Cierpiący na nieuleczalne schorzenia mieszkańcy Dżakarty (Indonezja) masowo przystępują do niezwykłej i dość niebezpiecznej terapii. Polega ona na przykładaniu chorych miejsc do torów kolejowych.
Wszystko zaczęło się od pewnego Chińczyka cierpiącego na częściowe porażenie ciała, który postanowił popełnić samobójstwo. Jednak, kiedy położył się na torach, odzyskał czucie w porażonych członkach.
"Kiedy zaczęłam tu przychodzić, poczułam poprawę"
Medycyna niekonwencjonalna jest bardzo popularna w wielu miejscach Azji, gdzie wciąż słyszy się o cudownych uzdrowieniach po dotknięciu kamienia czy zjedzeniu magicznej potrawy. Również mieszkańcy Dżakarty uwierzyli więc w uzdrowicielską moc torów kolejowych.
50-letnia chorująca na cukrzycę Sri Mulyaty uważa, że leżenie na torach jest jedyną skuteczną metodą leczenia.

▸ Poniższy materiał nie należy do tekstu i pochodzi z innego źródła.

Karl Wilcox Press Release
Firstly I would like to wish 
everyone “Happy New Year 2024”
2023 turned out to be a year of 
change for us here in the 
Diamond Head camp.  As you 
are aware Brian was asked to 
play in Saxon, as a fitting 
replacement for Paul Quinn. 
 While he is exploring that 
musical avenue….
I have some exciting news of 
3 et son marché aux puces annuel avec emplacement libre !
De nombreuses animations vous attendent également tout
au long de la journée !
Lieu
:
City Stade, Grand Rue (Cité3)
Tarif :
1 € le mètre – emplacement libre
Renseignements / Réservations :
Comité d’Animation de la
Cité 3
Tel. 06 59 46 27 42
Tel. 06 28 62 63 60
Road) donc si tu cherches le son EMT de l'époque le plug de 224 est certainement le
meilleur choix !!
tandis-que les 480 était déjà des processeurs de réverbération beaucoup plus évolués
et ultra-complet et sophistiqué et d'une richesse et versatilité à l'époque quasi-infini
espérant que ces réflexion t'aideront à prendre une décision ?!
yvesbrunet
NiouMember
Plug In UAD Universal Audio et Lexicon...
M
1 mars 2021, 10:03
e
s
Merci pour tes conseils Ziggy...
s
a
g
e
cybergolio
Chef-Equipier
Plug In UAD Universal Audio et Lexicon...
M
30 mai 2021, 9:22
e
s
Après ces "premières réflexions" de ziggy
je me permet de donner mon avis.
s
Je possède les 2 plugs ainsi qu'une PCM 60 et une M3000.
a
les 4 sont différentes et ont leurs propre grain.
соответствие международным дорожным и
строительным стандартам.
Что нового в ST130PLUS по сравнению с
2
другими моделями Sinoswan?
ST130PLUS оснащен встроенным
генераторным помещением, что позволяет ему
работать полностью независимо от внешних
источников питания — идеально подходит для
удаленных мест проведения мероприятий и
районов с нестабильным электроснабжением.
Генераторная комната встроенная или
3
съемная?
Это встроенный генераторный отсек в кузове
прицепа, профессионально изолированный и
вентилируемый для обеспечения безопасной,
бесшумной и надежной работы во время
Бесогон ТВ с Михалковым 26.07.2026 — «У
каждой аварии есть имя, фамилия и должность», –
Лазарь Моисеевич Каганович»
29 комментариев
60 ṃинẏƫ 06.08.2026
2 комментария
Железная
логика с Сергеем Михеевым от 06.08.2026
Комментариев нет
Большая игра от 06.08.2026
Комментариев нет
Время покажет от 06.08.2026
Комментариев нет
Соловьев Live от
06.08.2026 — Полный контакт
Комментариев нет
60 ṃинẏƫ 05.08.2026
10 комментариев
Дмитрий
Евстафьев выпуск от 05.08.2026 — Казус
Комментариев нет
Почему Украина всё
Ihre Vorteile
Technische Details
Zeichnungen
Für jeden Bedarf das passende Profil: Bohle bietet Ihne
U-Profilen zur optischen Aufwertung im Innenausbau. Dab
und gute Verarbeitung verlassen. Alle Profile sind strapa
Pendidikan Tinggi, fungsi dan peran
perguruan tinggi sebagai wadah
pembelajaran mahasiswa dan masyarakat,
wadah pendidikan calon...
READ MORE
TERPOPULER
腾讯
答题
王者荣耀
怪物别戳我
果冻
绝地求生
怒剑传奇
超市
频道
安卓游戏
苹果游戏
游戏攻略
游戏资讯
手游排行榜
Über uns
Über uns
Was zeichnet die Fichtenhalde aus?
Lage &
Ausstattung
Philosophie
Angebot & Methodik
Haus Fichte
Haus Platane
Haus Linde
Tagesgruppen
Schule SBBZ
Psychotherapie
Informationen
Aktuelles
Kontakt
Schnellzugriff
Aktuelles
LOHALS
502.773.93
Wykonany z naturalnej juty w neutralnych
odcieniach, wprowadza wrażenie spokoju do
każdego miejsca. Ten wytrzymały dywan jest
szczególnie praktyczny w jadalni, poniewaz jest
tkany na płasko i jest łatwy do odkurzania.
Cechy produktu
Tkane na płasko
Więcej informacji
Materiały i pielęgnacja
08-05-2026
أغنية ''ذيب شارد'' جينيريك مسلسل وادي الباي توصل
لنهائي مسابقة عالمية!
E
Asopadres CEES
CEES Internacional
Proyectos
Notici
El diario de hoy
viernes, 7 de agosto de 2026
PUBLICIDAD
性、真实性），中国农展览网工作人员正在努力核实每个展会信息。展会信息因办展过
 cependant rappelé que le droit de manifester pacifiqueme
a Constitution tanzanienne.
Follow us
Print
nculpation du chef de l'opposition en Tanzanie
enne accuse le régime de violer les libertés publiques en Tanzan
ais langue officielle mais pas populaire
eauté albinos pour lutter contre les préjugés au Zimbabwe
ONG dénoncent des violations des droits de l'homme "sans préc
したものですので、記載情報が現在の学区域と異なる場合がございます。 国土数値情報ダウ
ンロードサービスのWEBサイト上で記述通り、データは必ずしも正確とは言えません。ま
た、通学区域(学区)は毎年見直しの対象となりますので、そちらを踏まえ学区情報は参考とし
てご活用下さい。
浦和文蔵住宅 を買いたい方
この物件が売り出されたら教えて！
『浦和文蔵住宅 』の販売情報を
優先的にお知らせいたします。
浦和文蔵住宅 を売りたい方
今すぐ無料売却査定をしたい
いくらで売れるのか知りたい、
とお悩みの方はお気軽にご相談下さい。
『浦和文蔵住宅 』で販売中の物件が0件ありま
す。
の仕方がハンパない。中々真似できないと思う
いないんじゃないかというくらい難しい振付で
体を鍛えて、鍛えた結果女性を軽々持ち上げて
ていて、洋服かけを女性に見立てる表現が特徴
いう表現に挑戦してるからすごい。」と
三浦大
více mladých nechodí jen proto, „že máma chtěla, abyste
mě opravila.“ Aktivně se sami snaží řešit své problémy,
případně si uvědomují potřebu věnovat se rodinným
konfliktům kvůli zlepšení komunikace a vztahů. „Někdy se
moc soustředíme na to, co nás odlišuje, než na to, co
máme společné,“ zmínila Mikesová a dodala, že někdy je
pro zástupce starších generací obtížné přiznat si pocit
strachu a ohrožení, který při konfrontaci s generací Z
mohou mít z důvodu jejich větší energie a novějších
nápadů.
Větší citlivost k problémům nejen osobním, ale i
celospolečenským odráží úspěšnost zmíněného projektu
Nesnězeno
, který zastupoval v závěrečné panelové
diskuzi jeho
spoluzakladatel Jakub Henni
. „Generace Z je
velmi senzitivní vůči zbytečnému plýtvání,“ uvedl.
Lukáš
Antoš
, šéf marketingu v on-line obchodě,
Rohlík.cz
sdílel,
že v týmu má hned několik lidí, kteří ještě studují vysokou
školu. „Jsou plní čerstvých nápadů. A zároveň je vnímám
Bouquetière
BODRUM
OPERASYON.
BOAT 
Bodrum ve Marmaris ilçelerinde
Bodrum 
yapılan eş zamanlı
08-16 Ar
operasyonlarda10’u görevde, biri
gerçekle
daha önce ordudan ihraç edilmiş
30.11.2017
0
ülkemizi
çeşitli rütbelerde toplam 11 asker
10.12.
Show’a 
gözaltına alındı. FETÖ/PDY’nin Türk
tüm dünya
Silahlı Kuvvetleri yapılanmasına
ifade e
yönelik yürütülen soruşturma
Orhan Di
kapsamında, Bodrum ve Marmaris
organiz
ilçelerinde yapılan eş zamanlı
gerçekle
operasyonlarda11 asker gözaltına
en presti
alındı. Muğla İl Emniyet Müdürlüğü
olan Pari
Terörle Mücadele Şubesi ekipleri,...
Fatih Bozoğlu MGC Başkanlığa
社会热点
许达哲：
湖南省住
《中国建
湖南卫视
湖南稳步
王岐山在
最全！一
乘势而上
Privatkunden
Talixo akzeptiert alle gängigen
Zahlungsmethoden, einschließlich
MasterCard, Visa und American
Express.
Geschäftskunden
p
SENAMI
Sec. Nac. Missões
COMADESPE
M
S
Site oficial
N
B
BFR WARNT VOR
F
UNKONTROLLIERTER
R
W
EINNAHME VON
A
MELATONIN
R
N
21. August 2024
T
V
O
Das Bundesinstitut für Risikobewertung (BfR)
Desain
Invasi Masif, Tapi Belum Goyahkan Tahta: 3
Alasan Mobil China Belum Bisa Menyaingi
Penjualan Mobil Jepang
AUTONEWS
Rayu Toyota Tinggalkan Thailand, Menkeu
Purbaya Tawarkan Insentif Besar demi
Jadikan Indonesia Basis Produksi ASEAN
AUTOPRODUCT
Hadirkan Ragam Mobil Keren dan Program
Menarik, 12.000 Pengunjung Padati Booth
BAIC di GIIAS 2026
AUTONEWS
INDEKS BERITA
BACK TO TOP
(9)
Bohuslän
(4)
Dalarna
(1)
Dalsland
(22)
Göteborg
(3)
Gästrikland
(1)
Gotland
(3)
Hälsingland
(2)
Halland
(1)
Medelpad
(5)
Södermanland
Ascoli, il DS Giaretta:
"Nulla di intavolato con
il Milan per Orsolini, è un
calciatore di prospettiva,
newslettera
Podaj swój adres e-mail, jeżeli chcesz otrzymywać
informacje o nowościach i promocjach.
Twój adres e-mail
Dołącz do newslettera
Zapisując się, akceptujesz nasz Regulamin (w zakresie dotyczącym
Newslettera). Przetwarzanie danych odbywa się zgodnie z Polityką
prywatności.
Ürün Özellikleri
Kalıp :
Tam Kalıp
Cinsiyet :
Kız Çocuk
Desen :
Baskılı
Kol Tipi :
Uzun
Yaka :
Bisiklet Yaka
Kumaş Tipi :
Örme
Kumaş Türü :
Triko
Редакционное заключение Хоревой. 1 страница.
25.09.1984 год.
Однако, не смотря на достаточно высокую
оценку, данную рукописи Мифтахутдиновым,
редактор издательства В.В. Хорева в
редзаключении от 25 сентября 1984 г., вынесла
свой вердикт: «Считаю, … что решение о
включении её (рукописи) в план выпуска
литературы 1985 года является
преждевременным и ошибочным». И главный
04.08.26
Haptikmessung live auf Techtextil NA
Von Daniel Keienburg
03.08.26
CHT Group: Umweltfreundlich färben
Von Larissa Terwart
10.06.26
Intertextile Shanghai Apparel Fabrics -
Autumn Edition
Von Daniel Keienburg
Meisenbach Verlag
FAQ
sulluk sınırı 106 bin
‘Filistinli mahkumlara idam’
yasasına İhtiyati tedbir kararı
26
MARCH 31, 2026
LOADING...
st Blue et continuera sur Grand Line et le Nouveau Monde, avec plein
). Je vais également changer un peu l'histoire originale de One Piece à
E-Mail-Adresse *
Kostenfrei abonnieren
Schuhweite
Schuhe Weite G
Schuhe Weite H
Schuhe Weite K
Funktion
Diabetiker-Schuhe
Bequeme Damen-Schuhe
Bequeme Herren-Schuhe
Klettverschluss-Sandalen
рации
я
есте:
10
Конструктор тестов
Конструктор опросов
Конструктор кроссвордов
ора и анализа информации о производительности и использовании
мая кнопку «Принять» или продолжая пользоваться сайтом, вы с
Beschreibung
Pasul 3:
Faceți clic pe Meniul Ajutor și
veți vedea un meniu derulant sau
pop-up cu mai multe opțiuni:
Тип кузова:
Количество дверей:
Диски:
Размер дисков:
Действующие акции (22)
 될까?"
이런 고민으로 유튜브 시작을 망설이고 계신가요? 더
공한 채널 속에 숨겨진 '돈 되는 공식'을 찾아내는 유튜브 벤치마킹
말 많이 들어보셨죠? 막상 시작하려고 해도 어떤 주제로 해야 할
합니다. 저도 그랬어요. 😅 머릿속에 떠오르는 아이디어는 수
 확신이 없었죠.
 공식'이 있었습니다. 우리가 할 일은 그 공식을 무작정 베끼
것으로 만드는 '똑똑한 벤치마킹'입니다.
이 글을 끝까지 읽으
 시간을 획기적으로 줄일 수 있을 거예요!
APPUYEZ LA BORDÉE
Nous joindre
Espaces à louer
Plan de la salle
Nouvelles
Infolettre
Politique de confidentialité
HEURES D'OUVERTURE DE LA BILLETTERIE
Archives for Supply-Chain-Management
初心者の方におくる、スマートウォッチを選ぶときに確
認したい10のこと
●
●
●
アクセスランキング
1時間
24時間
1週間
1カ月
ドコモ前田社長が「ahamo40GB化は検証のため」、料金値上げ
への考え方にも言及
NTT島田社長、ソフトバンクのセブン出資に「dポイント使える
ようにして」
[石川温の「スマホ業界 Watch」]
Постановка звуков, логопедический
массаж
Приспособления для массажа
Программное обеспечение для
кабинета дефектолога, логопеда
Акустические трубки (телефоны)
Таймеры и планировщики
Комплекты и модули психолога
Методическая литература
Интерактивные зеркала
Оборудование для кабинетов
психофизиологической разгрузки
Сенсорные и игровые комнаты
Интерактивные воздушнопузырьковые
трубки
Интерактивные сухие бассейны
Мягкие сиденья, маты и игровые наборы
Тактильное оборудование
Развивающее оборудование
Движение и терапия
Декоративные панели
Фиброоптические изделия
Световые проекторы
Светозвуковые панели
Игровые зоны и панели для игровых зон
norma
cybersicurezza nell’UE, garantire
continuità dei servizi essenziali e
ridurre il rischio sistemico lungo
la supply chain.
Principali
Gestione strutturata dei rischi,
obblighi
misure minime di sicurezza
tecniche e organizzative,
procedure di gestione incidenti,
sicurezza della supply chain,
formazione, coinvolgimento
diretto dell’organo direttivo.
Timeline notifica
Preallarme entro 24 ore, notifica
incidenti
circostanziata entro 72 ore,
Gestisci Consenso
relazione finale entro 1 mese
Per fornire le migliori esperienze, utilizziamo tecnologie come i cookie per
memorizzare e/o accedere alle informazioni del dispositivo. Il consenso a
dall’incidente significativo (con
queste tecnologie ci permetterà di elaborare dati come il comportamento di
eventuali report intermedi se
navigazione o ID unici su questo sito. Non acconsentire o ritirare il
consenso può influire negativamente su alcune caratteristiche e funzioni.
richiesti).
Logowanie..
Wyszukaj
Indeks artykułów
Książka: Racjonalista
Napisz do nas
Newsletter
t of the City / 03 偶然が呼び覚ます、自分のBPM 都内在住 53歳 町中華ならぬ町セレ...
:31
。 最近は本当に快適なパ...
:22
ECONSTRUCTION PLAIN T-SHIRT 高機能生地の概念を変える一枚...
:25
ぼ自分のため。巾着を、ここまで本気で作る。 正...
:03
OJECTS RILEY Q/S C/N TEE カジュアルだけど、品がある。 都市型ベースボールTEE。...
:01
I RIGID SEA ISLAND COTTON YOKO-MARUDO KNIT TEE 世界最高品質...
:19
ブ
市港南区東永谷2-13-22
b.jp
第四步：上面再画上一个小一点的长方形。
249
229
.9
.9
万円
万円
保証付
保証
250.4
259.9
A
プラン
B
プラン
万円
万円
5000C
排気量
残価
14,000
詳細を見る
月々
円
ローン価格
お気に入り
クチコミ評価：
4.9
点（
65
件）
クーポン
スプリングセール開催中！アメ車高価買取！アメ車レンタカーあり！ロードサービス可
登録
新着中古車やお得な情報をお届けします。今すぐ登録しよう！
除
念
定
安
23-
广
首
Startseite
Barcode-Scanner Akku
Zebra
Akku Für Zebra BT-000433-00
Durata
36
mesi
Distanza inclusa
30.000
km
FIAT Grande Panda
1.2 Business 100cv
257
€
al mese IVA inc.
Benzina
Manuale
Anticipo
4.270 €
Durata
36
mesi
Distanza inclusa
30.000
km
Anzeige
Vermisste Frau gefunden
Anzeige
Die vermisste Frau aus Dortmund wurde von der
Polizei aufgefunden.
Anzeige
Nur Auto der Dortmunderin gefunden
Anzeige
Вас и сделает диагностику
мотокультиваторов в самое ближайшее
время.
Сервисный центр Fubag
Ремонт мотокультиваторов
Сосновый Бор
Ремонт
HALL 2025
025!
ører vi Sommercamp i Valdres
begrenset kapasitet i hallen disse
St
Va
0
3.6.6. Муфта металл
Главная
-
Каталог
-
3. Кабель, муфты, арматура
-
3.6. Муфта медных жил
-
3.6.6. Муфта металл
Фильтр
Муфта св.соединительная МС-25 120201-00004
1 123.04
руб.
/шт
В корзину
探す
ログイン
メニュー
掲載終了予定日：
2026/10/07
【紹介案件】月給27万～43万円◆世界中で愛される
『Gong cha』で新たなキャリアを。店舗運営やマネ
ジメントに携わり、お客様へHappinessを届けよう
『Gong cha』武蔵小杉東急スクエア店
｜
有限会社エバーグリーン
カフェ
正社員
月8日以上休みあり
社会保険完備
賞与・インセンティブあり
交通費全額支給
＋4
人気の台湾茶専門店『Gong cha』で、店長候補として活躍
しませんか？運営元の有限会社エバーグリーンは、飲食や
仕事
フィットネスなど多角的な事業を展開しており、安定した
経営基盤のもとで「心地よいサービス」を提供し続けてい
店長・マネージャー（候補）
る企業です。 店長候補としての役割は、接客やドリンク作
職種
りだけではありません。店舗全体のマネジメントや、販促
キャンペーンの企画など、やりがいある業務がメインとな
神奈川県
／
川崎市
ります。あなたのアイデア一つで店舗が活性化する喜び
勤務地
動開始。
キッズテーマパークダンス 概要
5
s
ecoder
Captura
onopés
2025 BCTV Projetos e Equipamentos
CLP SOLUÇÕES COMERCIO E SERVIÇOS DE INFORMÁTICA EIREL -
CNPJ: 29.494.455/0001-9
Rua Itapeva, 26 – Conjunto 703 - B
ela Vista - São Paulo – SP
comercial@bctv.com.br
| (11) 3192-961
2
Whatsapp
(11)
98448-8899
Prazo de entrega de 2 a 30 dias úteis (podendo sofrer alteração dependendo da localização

Nie tylko ona. - Kiedy zaczęłam tu przychodzić, poczułam znaczną poprawę. Teraz mogę jeść, spać oraz nie mam problemów z chodzeniem – relacjonuje Haidi Winoto, niedomagająca na nogi.
Co na to specjaliści?
Dr Marius Widjarta ze szpitala ST. Carolus w Dżakarcie twierdzi, że taka forma terapii może nieść za sobą poważne skutki, nawet śmierć.
- Przepływy elektryczne są niezwykle niebezpieczne, zwłaszcza, jeżeli nie wiemy, jak dużą mają moc - mówi.
Policja i tamtejsza spółka kolejowa karzą wielbicieli metalowej terapii - kary to 3 miesiące więzienia lub 1800 dolarów grzywny. - Wielokrotnie wzywaliśmy ludzi do opuszczenia miejsca z powodu niebezpieczeństwa – mówi rzecznik spółki kolejowej, Mateta Rizalulhaq.
Po ostrzeżeniach policji, kilka osób zrezygnowało z leżenia na torach, ale wielu wciąż nie zamierza przestać.